すでに E5 を使っている従業員 2,000 人の企業が、同時進行の hold を 10-20 件、アクティブレビュー 500 GB で運用する場合、年間の追加コストはおよそ 140,000-300,000 ドルに着地します。Exterro と Relativity のホスティングであり、案件ごとの処理費と契約弁護士のレビュー時間は含みません。Purview を継承ではなく購入する必要があるなら、年間およそ 288,000 ドルを足してください。

よくあるバリエーション

  • Relativity を Everlaw に差し替える。 レビュー速度とレビュアー体験が不満で、従量課金の AI が予算面の反対理由になっているときに選んでください。Everlaw は 2026 年に生成レビューをドキュメント単価ではなく無償にしました。Relativity の aiR Unit モデルとは逆です。手放すのは外部弁護士の既定環境です。起用する事務所が Relativity で動いているなら、データは結局そこへ行きます。

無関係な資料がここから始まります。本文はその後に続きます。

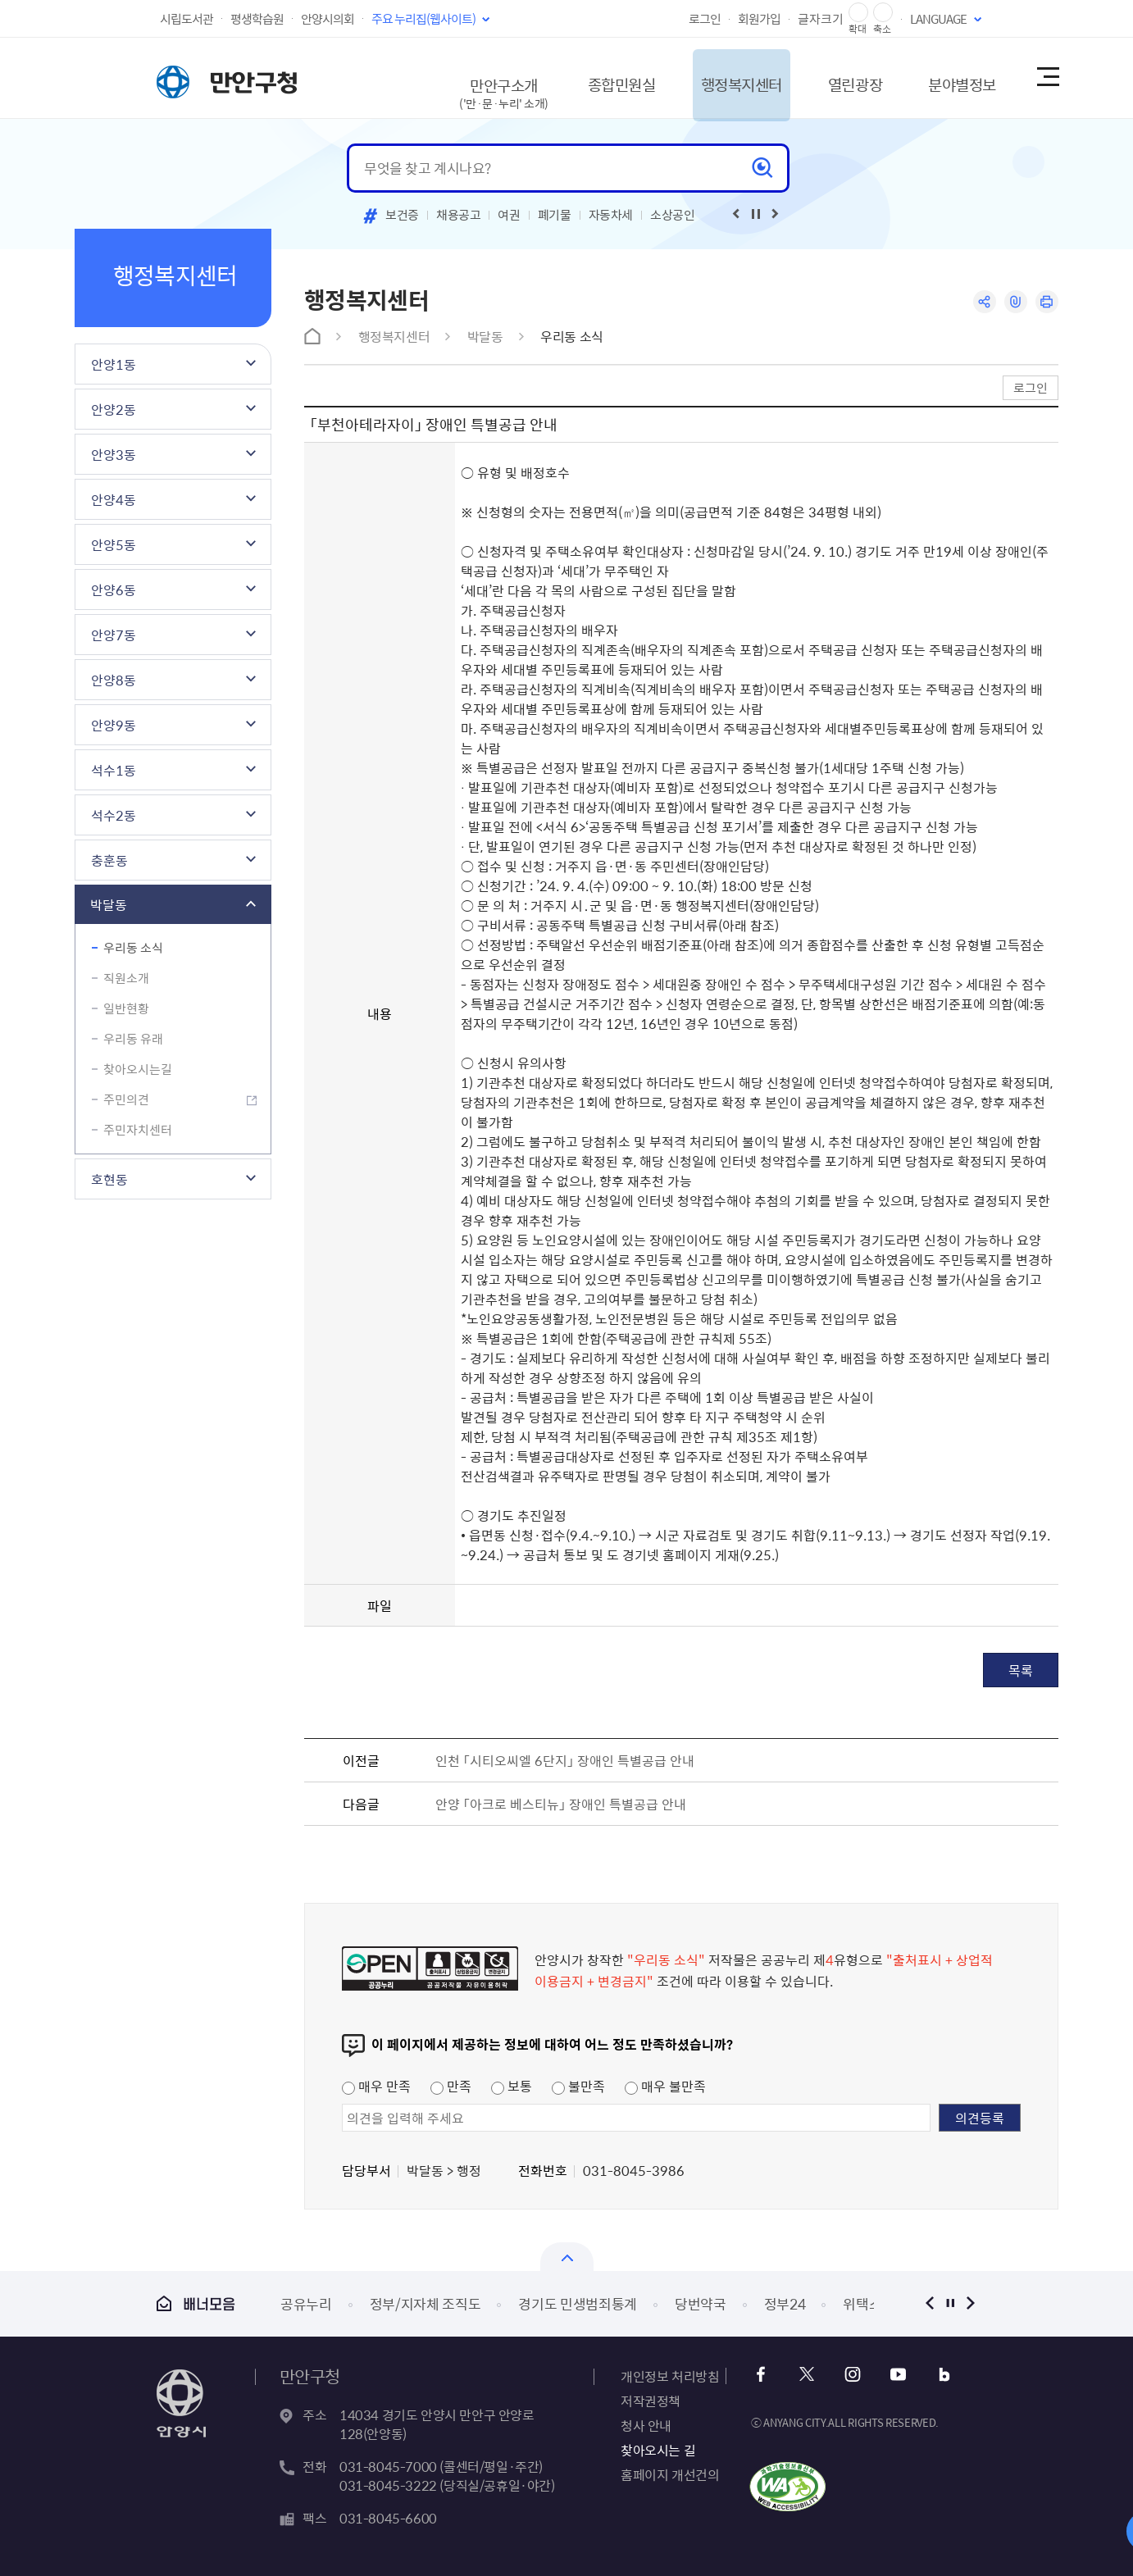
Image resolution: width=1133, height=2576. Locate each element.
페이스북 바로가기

  • Exterro を外し、Purview の hold だけで回す。 訴訟が散発的で、カストディアン数が 50 未満にとどまり、関連データが 1 バイト残らず Microsoft 365 の中にあるときに選んでください。失うのはカストディアンに向いた記録 — 通知、確認応答、エスカレーション、解除 — であり、それこそ spoliation の申立てが攻撃する証跡です。Purview はデータを保全しますが、プロセスを回したことは証明しません。

  • 小規模案件では Relativity を Logikcull に差し替える。 案件が 100 GB 未満で LSP パートナーがいないときに選んでください。基準は案件の規模であって、事務所の規模ではありません。

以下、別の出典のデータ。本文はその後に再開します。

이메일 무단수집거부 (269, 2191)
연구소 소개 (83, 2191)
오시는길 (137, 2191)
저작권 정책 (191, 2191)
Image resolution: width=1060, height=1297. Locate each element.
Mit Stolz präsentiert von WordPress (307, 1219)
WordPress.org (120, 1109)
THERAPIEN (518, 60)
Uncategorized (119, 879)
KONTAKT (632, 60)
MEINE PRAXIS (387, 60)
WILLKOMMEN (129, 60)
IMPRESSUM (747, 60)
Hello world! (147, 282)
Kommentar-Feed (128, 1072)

  • 退職予定のカストディアン向けにフォレンジック収集の工程を足す。 カストディアンが相手方にあたるとき — 調査対象の退職予定役員など — に選んでください。インプレース保全は協力的なインフラを前提としますが、イメージ取得した端末はそうではありません。

このスタックが置き換え「ない」もの

  • 義務がいつ発生するかの判断。 ソフトウェアは hold を発令しますが、訴訟が合理的に予見されると決めるのは弁護士です。これらのツールが従うトリガー分析については legal hold プロセスを参照してください。
  • リテンションポリシー。 hold はリテンション日程の例外です。日程を持たない企業には停止すべき基準線がなく、案件のたびにテナント全体の保全論争になります。
  • ESI プロトコルの交渉。 StubHub と Uber の系譜は、結果を左右するのは技術よりプロトコルであることを示しています。実証できる範囲に照らして交渉してください。
  • カストディアンへのインタビュー。 カストディアンが自宅のノート PC の個人 ChatGPT アカウントで分析を回した、とはどのコネクタも教えてくれません。カストディアン質問票は今も、隠れたデータソースを見つける手段です。
  • シャドー AI のガバナンス。 ChatGPT Enterprise を保全しても、従業員が経費精算した他の 12 個の AI ツールについては何も言えません。それは保全の上流にある AI ポリシーの問題です。
  • 秘匿特権レビュー。 法的分析を含むプロンプトと応答のペアは新しい秘匿特権の面であり、それをコーディングしてくれるツールはありません。秘匿特権レビューを参照してください。

適合ルール

このスタックを使うべきとき:

  • Microsoft 365 がテナントで、エンタープライズ AI が管理者制御付きで展開されている。両方が要件です。Enterprise ワークスペースのない ChatGPT 導入には、取得元となる Compliance API がありません。
  • 訴訟または規制上の露出が恒常的にあり、たまの紛争ではない。保全プログラムは反復によってコストを正当化します。
  • コネクタ設定の責任者がいる。誤ったロケーションを対象にした retention policy は静かに何も保全せず、それを知らせるダッシュボードもありません。
  • ESI プロトコルにハイパーリンク条項がすでに入っている。相手方がリンク先ドキュメントを要求しているなら、技術的ギャップはすでに現実の問題です。

このスタックを使うべきでないとき:

  • 訴訟がまれで、保全を外部弁護士が回している。年に 2-3 件を下回るなら、その予算は弁護士の時間を買うほうに回ります。
  • AI 資産が管理されていない。従業員がどの AI ツールを使っているかを把握する前に保全を買うと、誤ったデータセットについて防御可能な記録ができあがります。
  • Google Workspace がテナント。ここでの荷重を受けるレイヤーは Purview であり、Google Vault は制約の異なる別アーキテクチャです。Noom の事案はまさに Vault の挙動をめぐるものでした。
  • 解除の工程を回す人がいない。解除されない hold は積み上がり、やがて全カストディアンが恒久保全下に入り、レビューコストが複利で増え、プログラムは事業側の信頼を失います。